Saved data entries:
---+---

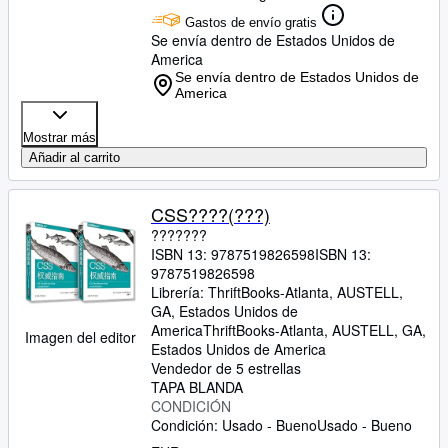
Gastos de envío gratis
Se envía dentro de Estados Unidos de
America
Se envía dentro de Estados Unidos de
America
Mostrar más
Añadir al carrito
CSS????(???)
???????
ISBN 13:
9787519826598
ISBN 13:
9787519826598
Librería:
ThriftBooks-Atlanta, AUSTELL,
GA, Estados Unidos de
America
ThriftBooks-Atlanta
,
AUSTELL, GA,
Imagen del editor
Estados Unidos de America
Vendedor de 5 estrellas
TAPA BLANDA
CONDICIÓN
Condición: Usado - Bueno
Usado - Bueno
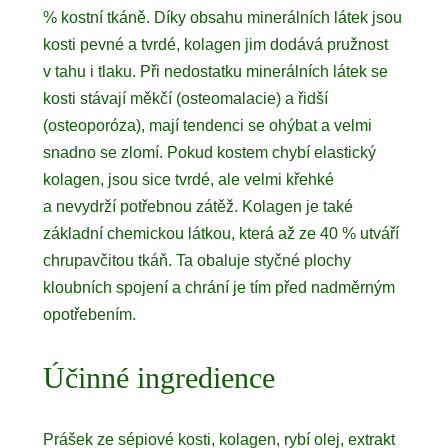
% kostní tkáně. Díky obsahu minerálních látek jsou
kosti pevné a tvrdé, kolagen jim dodává pružnost
v tahu i tlaku. Při nedostatku minerálních látek se
kosti stávají měkčí (osteomalacie) a řidší
(osteoporóza), mají tendenci se ohýbat a velmi
snadno se zlomí. Pokud kostem chybí elastický
kolagen, jsou sice tvrdé, ale velmi křehké
a nevydrží potřebnou zátěž. Kolagen je také
základní chemickou látkou, která až ze 40 % utváří
chrupavčitou tkáň. Ta obaluje styčné plochy
kloubních spojení a chrání je tím před nadměrným
opotřebením.
Účinné ingredience
Prášek ze sépiové kosti, kolagen, rybí olej, extrakt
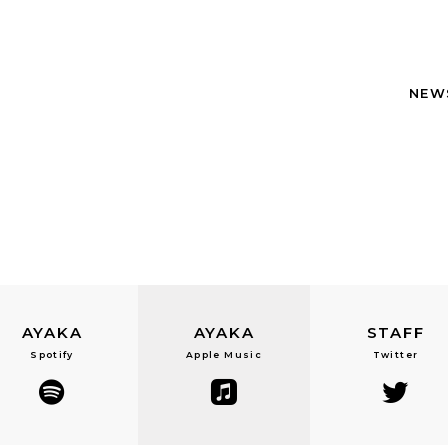
NEW
AYAKA
AYAKA
STAFF
Spotify
Apple Music
Twitter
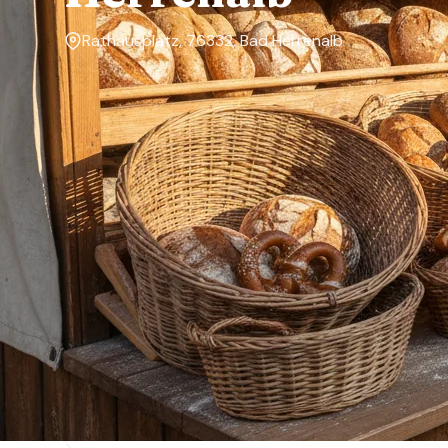
Rathausplatz, 76332, Bad Herrenalb
Markttage
Freitag
Über den Markt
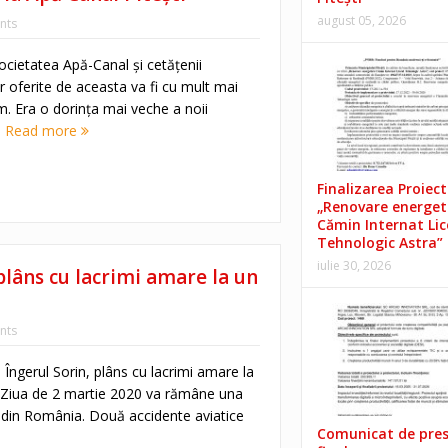
august 05, 2026
nts
cietatea Apă-Canal și cetățenii
lor oferite de aceasta va fi cu mult mai
. Era o dorința mai veche a noii
.
Read more
Finalizarea Proiect
„Renovare energet
Cămin Internat Lic
Tehnologic Astra”
iulie 30, 2026
 plâns cu lacrimi amare la un
nts
. Îngerul Sorin, plâns cu lacrimi amare la
e. Ziua de 2 martie 2020 va rămâne una
 din România. Două accidente aviatice
Comunicat de pre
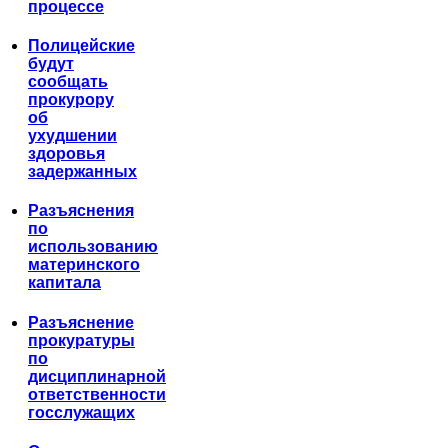
процессе
Полицейские
будут
сообщать
прокурору
об
ухудшении
здоровья
задержанных
Разъяснения
по
использованию
материнского
капитала
Разъяснение
прокуратуры
по
дисциплинарной
ответственности
госслужащих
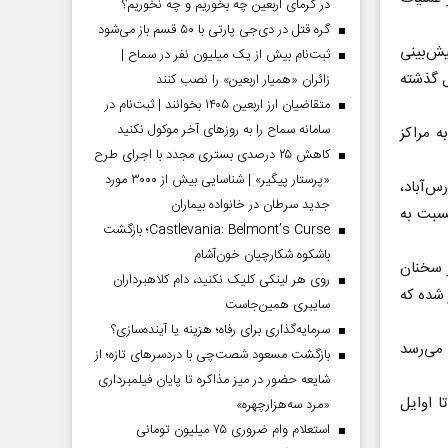
در گرمای اربعین چه بخوریم و چه نخوریم؟
گره قتل در دی‌جی پارتی با ۵۰ قسم باز می‌شود
ش‌بینی
ثبت‌نام بیش از یک میلیون نفر در سماح |
ال گذشته
زائران «همیار اربعین» را نصب کنند
متقاضیان ارز اربعین ۱۴۰۵ بخوانند | ثبت‌نام در
سامانه سماح را به روز‌های آخر موکول نکنید
ت خود را با میانگین رطوبت ۱۴ درصد به مراکز
کاهش ۲۵ درصدی بستری مجدد با اجرای طرح
«پرستار پیگیر» | شناسایی بیش از ۳۰۰۰ مورد
رس‌آباد،
جدید سرطان در خانواده بیماران
ید و خرید نسبت به
Castlevania: Belmont’s Curse؛ بازگشت
باشکوه شکارچیان خون‌آشام
ز سخنان
روی هر لینکی کلیک نکنید، دام کلاهبرداران
ریز شده که
سایبری همین‌جاست
سرمایه‌گذاری برای رفاه؛ هزینه یا آینده‌سازی؟
 هزار و ۸۶ میلیارد تومان می‌رسد
بازگشت مسعود شصت‌چی با دردسر‌های تازه؛ از
شایعه حضور در میز مذاکره تا پایان فیلمبرداری
ت تا اوایل
«مرد سه‌هزارچهره»
استعلام وام ضروری ۷۵ میلیون تومانی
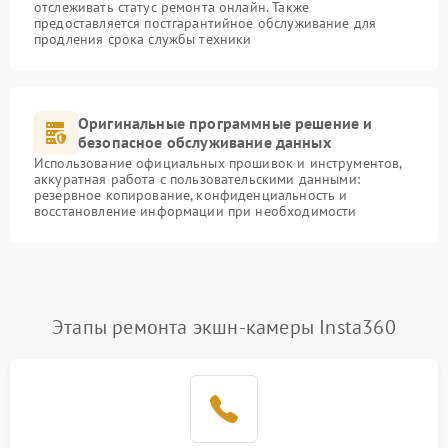
отслеживать статус ремонта онлайн. Также
предоставляется постгарантийное обслуживание для
продления срока службы техники
Оригинальные программные решение и
безопасное обслуживание данных
Использование официальных прошивок и инструментов,
аккуратная работа с пользовательскими данными:
резервное копирование, конфиденциальность и
восстановление информации при необходимости
Этапы ремонта экшн-камеры Insta360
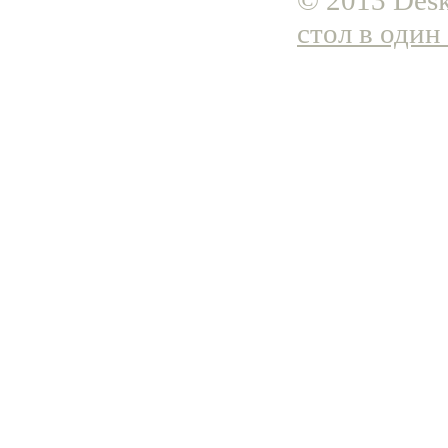
© 2013 Desk
стол в один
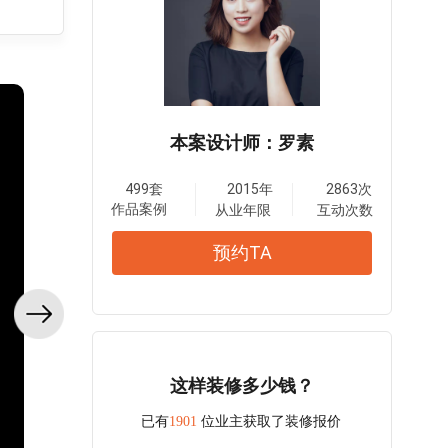
本案设计师：罗素
499套
2015年
2863次
作品案例
从业年限
互动次数
预约TA
这样装修多少钱？
已有
1901
位业主获取了装修报价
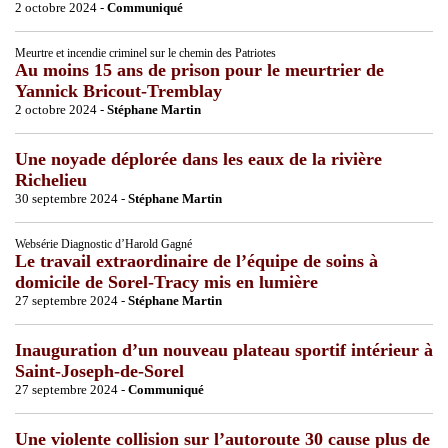
2 octobre 2024 -
Communiqué
Meurtre et incendie criminel sur le chemin des Patriotes
Au moins 15 ans de prison pour le meurtrier de
Yannick Bricout-Tremblay
2 octobre 2024 -
Stéphane Martin
Une noyade déplorée dans les eaux de la rivière
Richelieu
30 septembre 2024 -
Stéphane Martin
Websérie Diagnostic d’Harold Gagné
Le travail extraordinaire de l’équipe de soins à
domicile de Sorel-Tracy mis en lumière
27 septembre 2024 -
Stéphane Martin
Inauguration d’un nouveau plateau sportif intérieur à
Saint-Joseph-de-Sorel
27 septembre 2024 -
Communiqué
Une violente collision sur l’autoroute 30 cause plus de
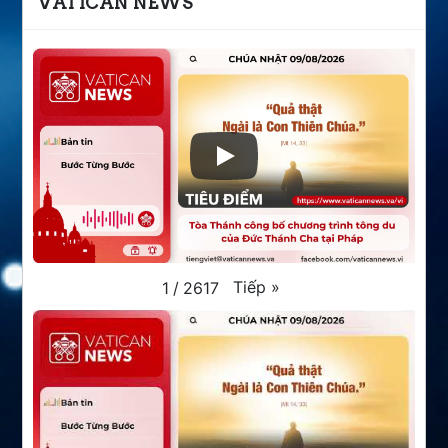
VATICAN NEWS
Tiếp
»
1
/
2617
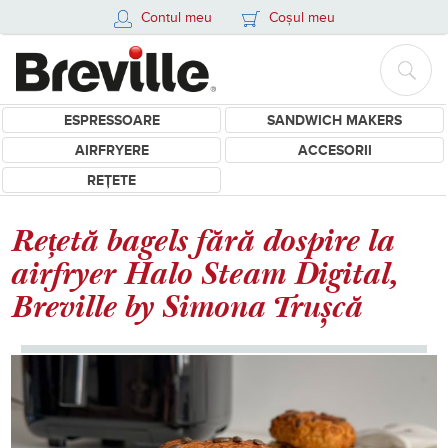
Contul meu
Coșul meu
ESPRESSOARE
SANDWICH MAKERS
AIRFRYERE
ACCESORII
REȚETE
Rețetă bagels fără dospire la
airfryer Halo Steam Digital,
Breville by Simona Trușcă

---+---

Directions for this task: For each line of the data that includes the word "jsou", return a copy of it.

Reply:
% kostní tkáně. Díky obsahu minerálních látek jsou
kolagen, jsou sice tvrdé, ale velmi křehké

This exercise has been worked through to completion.